Vietnam Airlines has stepped up the operation of cargo flights to optimise available resources and contribute a part of the revenue to its business and production activities when it has to cut passenger flights. In April, the carrier operated about 150 flights carrying freight on domestic routes.

On international routes, the airline also operates more than 130 cargo flights to Northeast and Southeast Asia, Europe, and Australia. Previously, Vietnam Airlines branches in China and South Korea also organised operations of freight-only flights.

The airline also offers an empty seat option service for guests with high privacy needs. Passengers can buy a maximum of 18 empty seats for €2 ($2.17) per seat, equivalent to VND52,000 each, to increase safety when keeping distance from people.

Meanwhile, Vietjet and Bamboo Airways immediately introduced a service package enabling customers to fly unlimited times for a certain period with partial or full pre-payment.

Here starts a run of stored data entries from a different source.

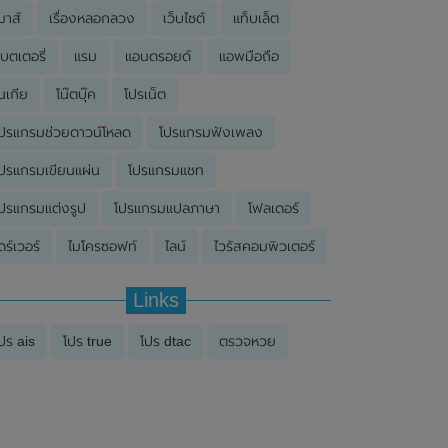
มาส์
เรื่องหลอกลวง
เว็บไซต์
แท็บเล็ต
บตเตอรี่
แรม
แอนดรอยด์
แอพมือถือ
นเกีย
โน๊ตบุ๊ค
โปรเน็ต
ปรแกรมช่วยดาวน์โหลด
โปรแกรมฟังเพลง
ปรแกรมเขียนแผ่น
โปรแกรมแชท
ปรแกรมแต่งรูป
โปรแกรมแปลภาษา
โฟลเดอร์
ดร์เวอร์
ไมโครซอฟท์
ไลน์
ไวรัสคอมพิวเตอร์
Links
ปร ais
โปร true
โปร dtac
ตรวจหวย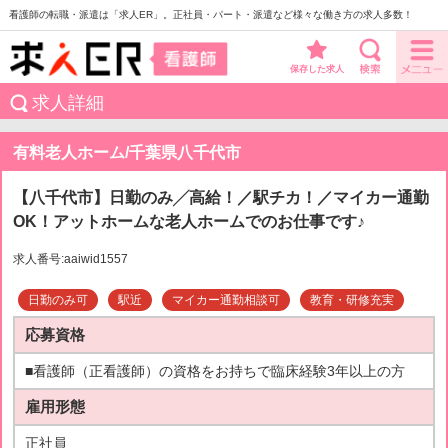
看護師の転職・派遣は「求人ER」。正社員・パート・派遣など様々な働き方の求人多数！
保存した求人
求人詳細
有料老人ホーム/千葉県八千代市
【八千代市】日勤のみ╱高給！／駅チカ！／マイカー通勤
OK！アットホームな老人ホームでのお仕事です♪
求人番号:aaiwid1557
日勤のみ可
駅近
マイカー通勤相談可
教育・研修充実
応募資格
■看護師（正看護師）の資格をお持ちで臨床経験3年以上の方
雇用形態
正社員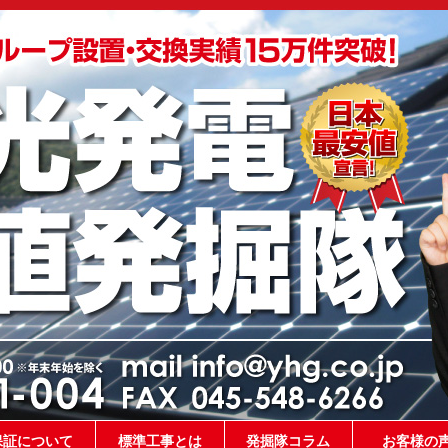
保証について
標準工事とは
発掘隊コラム
お客様の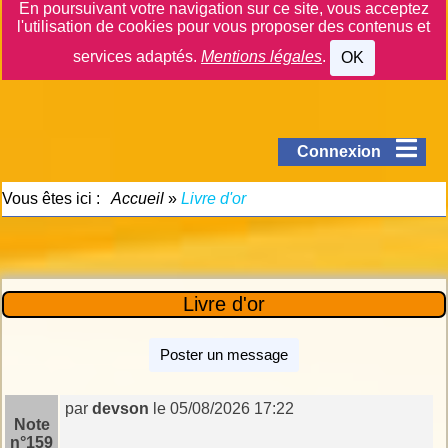
En poursuivant votre navigation sur ce site, vous acceptez
l'utilisation de cookies pour vous proposer des contenus et
services adaptés.
Mentions légales
.
OK
Connexion
Vous êtes ici :
Accueil
»
Livre d'or
Livre d'or
Poster un message
par
devson
le 05/08/2026 17:22
Note
n°159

The Vietjet programme, Power Pass, consists of two prices of approximately VND9 million ($390) and VND17 million ($740). The original ticket will be free, with no fee for 15kg of checked baggage and 7kg of hand luggage, and an unlimited number of flights on all domestic routes of the airline during the validity period of the pass. In addition, Vietjet is also strengthening cargo flights and is launching attractive incentive programmes with discount fares of up to 70 per cent on all domestic and international flights until mid-June.

Bamboo Airways is implementing a package equivalent to the price of VND9.8 million ($430), including free 2-night stays at the FLC hotel resort system. Moreover, it also launched high-priced prepaid cards with four different levels.

Previously, Vietnam Airlines, Vietjet, and Bamboo also co-operated with the Vietnam National Administration of Tourism and travel companies to form a stimulating tourism union. The essence of the co-operation is to mobilise the collective strength of businesses in the same field, promoting safe destinations in Vietnam with cheap package tours, including air tickets, hotels, and other services.